__What is required__: What you return should be the complete data below, word for word, with no pictures in it.

(Data excerpts)
━━━━

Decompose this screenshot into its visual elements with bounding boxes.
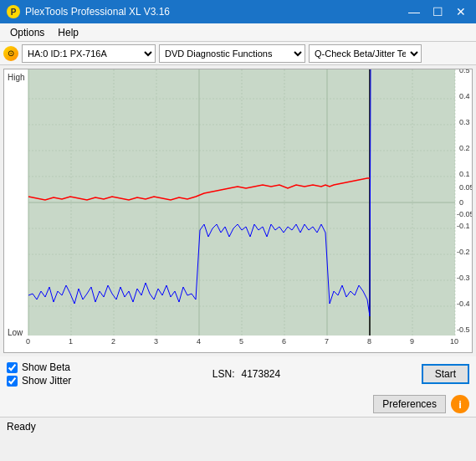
- status-bar: Ready: [0, 417, 476, 435]
- svg-text:0.2: 0.2: [459, 144, 470, 152]
- device-icon: ⊙: [3, 46, 18, 61]
- chart-label-high: High: [8, 73, 25, 82]
- svg-text:7: 7: [325, 337, 329, 346]
- menu-help[interactable]: Help: [51, 25, 85, 40]
- show-beta-checkbox[interactable]: [7, 362, 18, 373]
- svg-text:0.3: 0.3: [459, 118, 470, 126]
- minimize-button[interactable]: —: [406, 5, 422, 18]
- svg-text:0: 0: [26, 337, 30, 346]
- show-jitter-label: Show Jitter: [22, 375, 71, 387]
- svg-text:5: 5: [239, 337, 243, 346]
- preferences-row: Preferences i: [0, 392, 476, 417]
- chart-area: High Low 0.5 0.4 0.3 0.2 0.1 0.05: [3, 69, 473, 353]
- chart-label-low: Low: [8, 328, 23, 337]
- svg-text:6: 6: [282, 337, 286, 346]
- status-text: Ready: [7, 421, 36, 433]
- svg-text:-0.05: -0.05: [457, 210, 472, 218]
- lsn-label: LSN:: [212, 368, 235, 380]
- menu-options[interactable]: Options: [3, 25, 51, 40]
- device-selector[interactable]: HA:0 ID:1 PX-716A: [22, 44, 156, 63]
- info-button[interactable]: i: [451, 395, 469, 413]
- svg-text:-0.4: -0.4: [457, 300, 470, 308]
- preferences-button[interactable]: Preferences: [373, 395, 446, 413]
- toolbar: ⊙ HA:0 ID:1 PX-716A DVD Diagnostic Funct…: [0, 42, 476, 65]
- function-selector[interactable]: DVD Diagnostic Functions: [159, 44, 305, 63]
- lsn-area: LSN: 4173824: [212, 368, 280, 380]
- svg-text:8: 8: [367, 337, 371, 346]
- show-jitter-row: Show Jitter: [7, 375, 71, 387]
- bottom-panel: Show Beta Show Jitter LSN: 4173824 Start: [0, 356, 476, 392]
- title-bar: P PlexTools Professional XL V3.16 — ☐ ✕: [0, 0, 476, 23]
- svg-text:0.1: 0.1: [459, 170, 470, 178]
- svg-text:4: 4: [197, 337, 201, 346]
- show-jitter-checkbox[interactable]: [7, 376, 18, 387]
- window-title: PlexTools Professional XL V3.16: [25, 6, 170, 18]
- svg-text:0.5: 0.5: [459, 69, 470, 74]
- svg-text:0.4: 0.4: [459, 92, 470, 100]
- svg-text:10: 10: [450, 337, 458, 346]
- svg-text:-0.2: -0.2: [457, 248, 470, 256]
- chart-svg: 0.5 0.4 0.3 0.2 0.1 0.05 0 -0.05 -0.1 -0…: [4, 69, 472, 352]
- svg-text:9: 9: [410, 337, 414, 346]
- maximize-button[interactable]: ☐: [429, 5, 446, 18]
- app-icon: P: [7, 5, 20, 18]
- svg-text:-0.1: -0.1: [457, 222, 470, 230]
- svg-text:1: 1: [69, 337, 73, 346]
- menu-bar: Options Help: [0, 23, 476, 42]
- svg-text:0.05: 0.05: [459, 183, 472, 192]
- start-button[interactable]: Start: [422, 364, 469, 384]
- lsn-value: 4173824: [241, 368, 280, 380]
- show-beta-row: Show Beta: [7, 361, 71, 373]
- svg-text:-0.3: -0.3: [457, 274, 470, 282]
- svg-text:3: 3: [154, 337, 158, 346]
- show-beta-label: Show Beta: [22, 361, 70, 373]
- checkboxes-container: Show Beta Show Jitter: [7, 361, 71, 387]
- svg-text:-0.5: -0.5: [457, 325, 470, 334]
- test-selector[interactable]: Q-Check Beta/Jitter Test: [309, 44, 422, 63]
- svg-text:2: 2: [111, 337, 115, 346]
- right-buttons: Start: [422, 364, 469, 384]
- close-button[interactable]: ✕: [453, 5, 469, 18]
- svg-text:0: 0: [459, 198, 463, 207]
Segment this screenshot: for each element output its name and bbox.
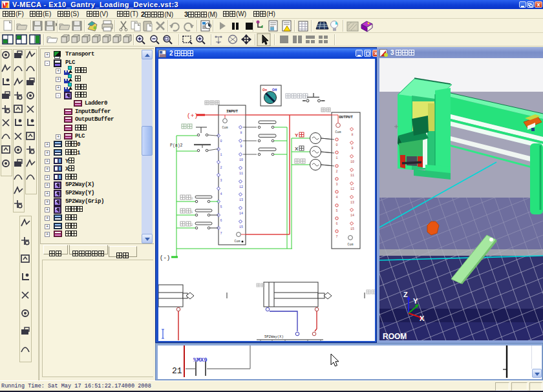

━━━━

__Written reply__:
Decompose this screenshot into its visual elements with bounding boxes.
- status-bar: Ready: [0, 417, 476, 435]
- svg-text:0.2: 0.2: [459, 144, 470, 152]
- device-icon: ⊙: [3, 46, 18, 61]
- chart-label-high: High: [8, 73, 25, 82]
- svg-text:7: 7: [325, 337, 329, 346]
- menu-help[interactable]: Help: [51, 25, 85, 40]
- show-beta-checkbox[interactable]: [7, 362, 18, 373]
- svg-text:0.3: 0.3: [459, 118, 470, 126]
- minimize-button[interactable]: —: [406, 5, 422, 18]
- svg-text:0: 0: [26, 337, 30, 346]
- show-jitter-label: Show Jitter: [22, 375, 71, 387]
- svg-text:5: 5: [239, 337, 243, 346]
- preferences-row: Preferences i: [0, 392, 476, 417]
- chart-area: High Low 0.5 0.4 0.3 0.2 0.1 0.05: [3, 69, 473, 353]
- chart-label-low: Low: [8, 328, 23, 337]
- svg-text:6: 6: [282, 337, 286, 346]
- status-text: Ready: [7, 421, 36, 433]
- svg-text:-0.05: -0.05: [457, 210, 472, 218]
- lsn-label: LSN:: [212, 368, 235, 380]
- menu-options[interactable]: Options: [3, 25, 51, 40]
- device-selector[interactable]: HA:0 ID:1 PX-716A: [22, 44, 156, 63]
- info-button[interactable]: i: [451, 395, 469, 413]
- svg-text:-0.4: -0.4: [457, 300, 470, 308]
- preferences-button[interactable]: Preferences: [373, 395, 446, 413]
- toolbar: ⊙ HA:0 ID:1 PX-716A DVD Diagnostic Funct…: [0, 42, 476, 65]
- function-selector[interactable]: DVD Diagnostic Functions: [159, 44, 305, 63]
- lsn-area: LSN: 4173824: [212, 368, 280, 380]
- svg-text:8: 8: [367, 337, 371, 346]
- show-jitter-row: Show Jitter: [7, 375, 71, 387]
- bottom-panel: Show Beta Show Jitter LSN: 4173824 Start: [0, 356, 476, 392]
- title-bar: P PlexTools Professional XL V3.16 — ☐ ✕: [0, 0, 476, 23]
- svg-text:0.1: 0.1: [459, 170, 470, 178]
- svg-text:4: 4: [197, 337, 201, 346]
- show-jitter-checkbox[interactable]: [7, 376, 18, 387]
- window-title: PlexTools Professional XL V3.16: [25, 6, 170, 18]
- svg-text:0.5: 0.5: [459, 69, 470, 74]
- svg-text:0.4: 0.4: [459, 92, 470, 100]
- svg-text:10: 10: [450, 337, 458, 346]
- svg-text:-0.2: -0.2: [457, 248, 470, 256]
- chart-svg: 0.5 0.4 0.3 0.2 0.1 0.05 0 -0.05 -0.1 -0…: [4, 69, 472, 352]
- svg-text:9: 9: [410, 337, 414, 346]
- maximize-button[interactable]: ☐: [429, 5, 446, 18]
- app-icon: P: [7, 5, 20, 18]
- svg-text:-0.1: -0.1: [457, 222, 470, 230]
- svg-text:1: 1: [69, 337, 73, 346]
- menu-bar: Options Help: [0, 23, 476, 42]
- svg-text:0.05: 0.05: [459, 183, 472, 192]
- start-button[interactable]: Start: [422, 364, 469, 384]
- lsn-value: 4173824: [241, 368, 280, 380]
- show-beta-row: Show Beta: [7, 361, 71, 373]
- svg-text:-0.3: -0.3: [457, 274, 470, 282]
- svg-text:3: 3: [154, 337, 158, 346]
- show-beta-label: Show Beta: [22, 361, 70, 373]
- checkboxes-container: Show Beta Show Jitter: [7, 361, 71, 387]
- svg-text:-0.5: -0.5: [457, 325, 470, 334]
- test-selector[interactable]: Q-Check Beta/Jitter Test: [309, 44, 422, 63]
- svg-text:2: 2: [111, 337, 115, 346]
- right-buttons: Start: [422, 364, 469, 384]
- close-button[interactable]: ✕: [453, 5, 469, 18]
- svg-text:0: 0: [459, 198, 463, 207]
Segment this screenshot: for each element output its name and bbox.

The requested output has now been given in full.